Task goal: Please retype, unchanged, each line from the top of the material below through the line where "je strpljenje, molim" appears.

Dataset records:
_ _ _ _

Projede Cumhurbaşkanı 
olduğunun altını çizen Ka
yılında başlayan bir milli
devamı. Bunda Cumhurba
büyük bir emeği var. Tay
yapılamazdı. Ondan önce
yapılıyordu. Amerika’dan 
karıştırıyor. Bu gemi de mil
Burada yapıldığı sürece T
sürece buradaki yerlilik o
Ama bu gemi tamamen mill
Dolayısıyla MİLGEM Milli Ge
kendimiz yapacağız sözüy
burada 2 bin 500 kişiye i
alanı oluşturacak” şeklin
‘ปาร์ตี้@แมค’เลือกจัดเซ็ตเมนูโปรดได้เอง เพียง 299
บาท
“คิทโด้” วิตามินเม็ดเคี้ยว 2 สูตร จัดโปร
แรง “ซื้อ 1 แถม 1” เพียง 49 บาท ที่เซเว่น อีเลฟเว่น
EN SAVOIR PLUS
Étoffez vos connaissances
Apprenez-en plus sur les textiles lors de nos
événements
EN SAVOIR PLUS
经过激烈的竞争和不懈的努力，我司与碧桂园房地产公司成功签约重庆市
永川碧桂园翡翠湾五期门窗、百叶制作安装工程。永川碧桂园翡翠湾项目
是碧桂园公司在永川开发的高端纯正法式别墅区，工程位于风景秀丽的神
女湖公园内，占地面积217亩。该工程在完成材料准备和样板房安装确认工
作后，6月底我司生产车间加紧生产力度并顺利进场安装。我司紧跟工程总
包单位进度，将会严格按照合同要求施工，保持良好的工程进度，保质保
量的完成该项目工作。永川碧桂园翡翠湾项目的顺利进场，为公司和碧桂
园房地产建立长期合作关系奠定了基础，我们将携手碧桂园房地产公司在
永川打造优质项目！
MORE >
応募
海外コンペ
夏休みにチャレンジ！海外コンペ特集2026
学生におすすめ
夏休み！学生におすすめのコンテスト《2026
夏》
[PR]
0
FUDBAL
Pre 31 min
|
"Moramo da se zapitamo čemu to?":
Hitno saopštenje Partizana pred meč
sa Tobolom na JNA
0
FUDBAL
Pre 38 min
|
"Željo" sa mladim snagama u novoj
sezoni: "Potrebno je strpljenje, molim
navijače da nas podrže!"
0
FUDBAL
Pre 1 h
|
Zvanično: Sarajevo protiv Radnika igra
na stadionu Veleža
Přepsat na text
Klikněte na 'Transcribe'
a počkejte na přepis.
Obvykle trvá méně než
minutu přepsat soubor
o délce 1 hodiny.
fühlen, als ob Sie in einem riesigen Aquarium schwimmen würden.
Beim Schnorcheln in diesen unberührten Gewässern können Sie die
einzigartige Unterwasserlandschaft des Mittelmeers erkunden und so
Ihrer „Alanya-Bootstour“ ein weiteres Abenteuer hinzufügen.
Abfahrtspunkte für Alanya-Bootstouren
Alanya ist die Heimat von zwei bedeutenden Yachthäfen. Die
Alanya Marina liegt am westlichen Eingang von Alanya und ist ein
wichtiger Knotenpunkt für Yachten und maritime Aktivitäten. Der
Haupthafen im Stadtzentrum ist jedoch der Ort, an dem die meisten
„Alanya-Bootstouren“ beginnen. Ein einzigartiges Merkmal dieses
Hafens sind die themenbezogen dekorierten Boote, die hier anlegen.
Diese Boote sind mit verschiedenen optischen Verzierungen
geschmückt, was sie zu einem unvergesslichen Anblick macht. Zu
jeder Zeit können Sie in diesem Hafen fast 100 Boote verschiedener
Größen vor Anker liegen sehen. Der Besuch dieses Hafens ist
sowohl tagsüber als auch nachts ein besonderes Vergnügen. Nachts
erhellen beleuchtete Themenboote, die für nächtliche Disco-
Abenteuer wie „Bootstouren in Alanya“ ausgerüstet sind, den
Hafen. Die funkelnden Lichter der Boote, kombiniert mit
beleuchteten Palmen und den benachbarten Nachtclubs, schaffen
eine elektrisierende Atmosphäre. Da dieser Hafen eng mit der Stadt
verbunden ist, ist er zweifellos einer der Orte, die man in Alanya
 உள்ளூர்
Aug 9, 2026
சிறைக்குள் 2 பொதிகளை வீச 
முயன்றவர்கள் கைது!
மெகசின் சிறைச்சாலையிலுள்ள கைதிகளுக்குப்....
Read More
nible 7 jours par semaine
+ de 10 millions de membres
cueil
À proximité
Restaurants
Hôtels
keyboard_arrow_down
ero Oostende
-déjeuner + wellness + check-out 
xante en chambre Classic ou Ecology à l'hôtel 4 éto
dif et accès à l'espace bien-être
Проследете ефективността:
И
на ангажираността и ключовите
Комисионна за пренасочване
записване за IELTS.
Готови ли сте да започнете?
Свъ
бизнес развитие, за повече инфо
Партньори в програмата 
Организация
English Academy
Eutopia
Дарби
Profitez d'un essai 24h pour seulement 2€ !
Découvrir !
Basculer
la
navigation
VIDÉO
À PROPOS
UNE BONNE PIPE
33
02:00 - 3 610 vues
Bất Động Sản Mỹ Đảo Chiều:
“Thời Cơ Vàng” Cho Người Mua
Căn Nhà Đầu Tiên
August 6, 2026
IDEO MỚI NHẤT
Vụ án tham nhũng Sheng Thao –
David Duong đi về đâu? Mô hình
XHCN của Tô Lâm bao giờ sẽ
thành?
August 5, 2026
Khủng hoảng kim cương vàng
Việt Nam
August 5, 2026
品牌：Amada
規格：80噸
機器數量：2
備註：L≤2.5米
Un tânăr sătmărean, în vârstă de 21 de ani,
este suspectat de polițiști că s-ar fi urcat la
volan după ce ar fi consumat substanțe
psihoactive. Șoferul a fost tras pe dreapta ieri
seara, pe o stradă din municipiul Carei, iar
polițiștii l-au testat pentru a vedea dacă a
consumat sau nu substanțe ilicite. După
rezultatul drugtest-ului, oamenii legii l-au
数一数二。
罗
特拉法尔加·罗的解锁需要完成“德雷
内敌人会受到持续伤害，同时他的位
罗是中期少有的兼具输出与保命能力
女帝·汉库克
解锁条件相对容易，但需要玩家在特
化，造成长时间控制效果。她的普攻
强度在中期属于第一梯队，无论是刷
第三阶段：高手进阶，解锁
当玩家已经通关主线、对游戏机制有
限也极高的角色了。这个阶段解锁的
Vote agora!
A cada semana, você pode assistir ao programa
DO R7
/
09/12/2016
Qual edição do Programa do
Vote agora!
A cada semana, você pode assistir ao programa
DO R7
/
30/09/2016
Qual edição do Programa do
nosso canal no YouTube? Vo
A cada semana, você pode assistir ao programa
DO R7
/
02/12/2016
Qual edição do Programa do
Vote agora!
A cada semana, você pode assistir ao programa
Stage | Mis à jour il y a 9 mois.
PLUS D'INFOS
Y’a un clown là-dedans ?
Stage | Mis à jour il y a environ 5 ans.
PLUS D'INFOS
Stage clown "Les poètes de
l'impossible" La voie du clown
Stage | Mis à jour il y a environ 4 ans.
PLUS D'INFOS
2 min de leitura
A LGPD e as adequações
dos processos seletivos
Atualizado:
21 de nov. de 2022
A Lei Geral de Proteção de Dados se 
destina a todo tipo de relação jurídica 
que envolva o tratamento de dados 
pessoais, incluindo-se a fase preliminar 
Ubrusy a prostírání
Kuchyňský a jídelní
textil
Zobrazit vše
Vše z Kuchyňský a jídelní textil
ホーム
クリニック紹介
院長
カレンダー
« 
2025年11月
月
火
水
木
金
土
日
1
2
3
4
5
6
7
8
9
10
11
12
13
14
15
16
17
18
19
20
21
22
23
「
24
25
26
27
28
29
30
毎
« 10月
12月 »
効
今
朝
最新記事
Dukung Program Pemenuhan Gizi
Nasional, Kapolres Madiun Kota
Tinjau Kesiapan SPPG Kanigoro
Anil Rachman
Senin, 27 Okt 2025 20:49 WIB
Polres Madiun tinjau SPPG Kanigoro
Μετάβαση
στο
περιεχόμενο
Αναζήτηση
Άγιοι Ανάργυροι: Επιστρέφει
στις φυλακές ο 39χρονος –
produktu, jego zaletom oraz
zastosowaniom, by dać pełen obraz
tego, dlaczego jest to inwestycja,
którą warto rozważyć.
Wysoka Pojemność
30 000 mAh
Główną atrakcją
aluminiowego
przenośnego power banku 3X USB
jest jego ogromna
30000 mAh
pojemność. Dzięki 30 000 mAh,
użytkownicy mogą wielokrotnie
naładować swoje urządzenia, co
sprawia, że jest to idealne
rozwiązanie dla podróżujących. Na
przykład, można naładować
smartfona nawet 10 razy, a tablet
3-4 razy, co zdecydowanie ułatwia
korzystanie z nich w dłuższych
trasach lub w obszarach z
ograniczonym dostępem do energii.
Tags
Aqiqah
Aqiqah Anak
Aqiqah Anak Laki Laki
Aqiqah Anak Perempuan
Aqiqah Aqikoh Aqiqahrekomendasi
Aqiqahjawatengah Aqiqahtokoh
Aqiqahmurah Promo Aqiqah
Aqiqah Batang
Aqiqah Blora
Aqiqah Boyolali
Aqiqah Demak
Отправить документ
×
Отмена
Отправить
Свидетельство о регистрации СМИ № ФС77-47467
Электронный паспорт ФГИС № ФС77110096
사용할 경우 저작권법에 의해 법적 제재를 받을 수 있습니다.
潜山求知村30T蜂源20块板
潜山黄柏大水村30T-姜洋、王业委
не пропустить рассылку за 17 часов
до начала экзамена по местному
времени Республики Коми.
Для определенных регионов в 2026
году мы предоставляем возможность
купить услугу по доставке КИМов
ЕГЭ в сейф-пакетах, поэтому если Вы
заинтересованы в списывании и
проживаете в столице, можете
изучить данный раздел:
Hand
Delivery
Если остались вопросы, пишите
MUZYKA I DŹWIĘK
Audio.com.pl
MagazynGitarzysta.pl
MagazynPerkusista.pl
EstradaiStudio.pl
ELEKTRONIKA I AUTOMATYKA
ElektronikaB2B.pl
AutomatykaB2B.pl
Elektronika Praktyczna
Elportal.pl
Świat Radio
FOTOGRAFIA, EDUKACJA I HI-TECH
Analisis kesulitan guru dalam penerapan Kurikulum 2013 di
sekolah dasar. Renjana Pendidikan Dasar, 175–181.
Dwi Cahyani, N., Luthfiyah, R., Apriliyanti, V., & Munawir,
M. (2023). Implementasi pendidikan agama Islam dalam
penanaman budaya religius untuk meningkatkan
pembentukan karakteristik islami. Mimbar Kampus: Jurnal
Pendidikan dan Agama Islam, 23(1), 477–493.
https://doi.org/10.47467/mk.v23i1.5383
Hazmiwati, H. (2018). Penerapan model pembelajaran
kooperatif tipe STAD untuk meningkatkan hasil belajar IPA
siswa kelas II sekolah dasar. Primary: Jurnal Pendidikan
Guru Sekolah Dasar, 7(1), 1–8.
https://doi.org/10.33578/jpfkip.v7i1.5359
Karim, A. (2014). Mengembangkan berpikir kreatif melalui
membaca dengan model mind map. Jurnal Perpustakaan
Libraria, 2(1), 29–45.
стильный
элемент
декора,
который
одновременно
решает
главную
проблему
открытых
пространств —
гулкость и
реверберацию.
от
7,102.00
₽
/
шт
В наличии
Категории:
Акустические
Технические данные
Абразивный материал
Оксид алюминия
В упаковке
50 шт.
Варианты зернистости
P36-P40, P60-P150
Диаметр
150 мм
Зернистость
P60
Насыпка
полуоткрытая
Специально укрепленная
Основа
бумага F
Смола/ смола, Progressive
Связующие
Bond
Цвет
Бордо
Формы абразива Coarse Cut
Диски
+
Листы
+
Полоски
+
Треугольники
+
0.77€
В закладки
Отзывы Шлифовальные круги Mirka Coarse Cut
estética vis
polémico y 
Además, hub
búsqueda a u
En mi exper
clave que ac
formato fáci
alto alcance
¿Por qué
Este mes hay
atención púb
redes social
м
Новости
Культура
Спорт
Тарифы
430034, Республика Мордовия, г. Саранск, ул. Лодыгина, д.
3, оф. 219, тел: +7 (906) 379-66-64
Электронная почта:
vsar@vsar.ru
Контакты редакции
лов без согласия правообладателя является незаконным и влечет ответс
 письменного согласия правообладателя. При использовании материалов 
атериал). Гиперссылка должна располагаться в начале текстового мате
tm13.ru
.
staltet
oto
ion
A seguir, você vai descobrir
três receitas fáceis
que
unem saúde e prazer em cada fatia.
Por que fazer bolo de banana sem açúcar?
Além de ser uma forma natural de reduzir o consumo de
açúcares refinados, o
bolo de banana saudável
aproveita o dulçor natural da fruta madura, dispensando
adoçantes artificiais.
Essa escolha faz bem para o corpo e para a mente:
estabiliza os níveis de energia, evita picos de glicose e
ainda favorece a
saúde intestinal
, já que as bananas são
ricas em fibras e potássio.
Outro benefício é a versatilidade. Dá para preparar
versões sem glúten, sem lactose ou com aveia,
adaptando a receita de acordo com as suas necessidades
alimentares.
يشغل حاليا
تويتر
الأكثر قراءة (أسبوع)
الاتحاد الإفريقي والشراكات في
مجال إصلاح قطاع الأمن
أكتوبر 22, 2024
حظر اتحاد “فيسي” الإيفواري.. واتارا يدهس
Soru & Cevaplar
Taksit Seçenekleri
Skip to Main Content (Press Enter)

_ _ _ _

Output:
Projede Cumhurbaşkanı 
olduğunun altını çizen Ka
yılında başlayan bir milli
devamı. Bunda Cumhurba
büyük bir emeği var. Tay
yapılamazdı. Ondan önce
yapılıyordu. Amerika’dan 
karıştırıyor. Bu gemi de mil
Burada yapıldığı sürece T
sürece buradaki yerlilik o
Ama bu gemi tamamen mill
Dolayısıyla MİLGEM Milli Ge
kendimiz yapacağız sözüy
burada 2 bin 500 kişiye i
alanı oluşturacak” şeklin
‘ปาร์ตี้@แมค’เลือกจัดเซ็ตเมนูโปรดได้เอง เพียง 299
บาท
“คิทโด้” วิตามินเม็ดเคี้ยว 2 สูตร จัดโปร
แรง “ซื้อ 1 แถม 1” เพียง 49 บาท ที่เซเว่น อีเลฟเว่น
EN SAVOIR PLUS
Étoffez vos connaissances
Apprenez-en plus sur les textiles lors de nos
événements
EN SAVOIR PLUS
经过激烈的竞争和不懈的努力，我司与碧桂园房地产公司成功签约重庆市
永川碧桂园翡翠湾五期门窗、百叶制作安装工程。永川碧桂园翡翠湾项目
是碧桂园公司在永川开发的高端纯正法式别墅区，工程位于风景秀丽的神
女湖公园内，占地面积217亩。该工程在完成材料准备和样板房安装确认工
作后，6月底我司生产车间加紧生产力度并顺利进场安装。我司紧跟工程总
包单位进度，将会严格按照合同要求施工，保持良好的工程进度，保质保
量的完成该项目工作。永川碧桂园翡翠湾项目的顺利进场，为公司和碧桂
园房地产建立长期合作关系奠定了基础，我们将携手碧桂园房地产公司在
永川打造优质项目！
MORE >
応募
海外コンペ
夏休みにチャレンジ！海外コンペ特集2026
学生におすすめ
夏休み！学生におすすめのコンテスト《2026
夏》
[PR]
0
FUDBAL
Pre 31 min
|
"Moramo da se zapitamo čemu to?":
Hitno saopštenje Partizana pred meč
sa Tobolom na JNA
0
FUDBAL
Pre 38 min
|
"Željo" sa mladim snagama u novoj
sezoni: "Potrebno je strpljenje, molim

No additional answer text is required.